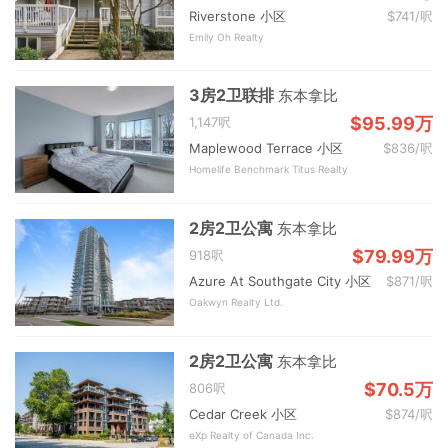
Riverstone 小区
$741/呎
Emily Oh Realty
3房2卫联排
东本拿比
$95.99万
1,147呎
Maplewood Terrace 小区
$836/呎
Homelife Benchmark Titus Realty
2房2卫公寓
东本拿比
$79.99万
918呎
Azure At Southgate City 小区
$871/呎
Oakwyn Realty Ltd.
2房2卫公寓
东本拿比
$70.5万
806呎
Cedar Creek 小区
$874/呎
eXp Realty of Canada Inc.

[EXERCISE]: Go through the records above and copy every line holding the word "Realty".

[EXERCISE RESPONSE]:
Emily Oh Realty
Homelife Benchmark Titus Realty
Oakwyn Realty Ltd.
eXp Realty of Canada Inc.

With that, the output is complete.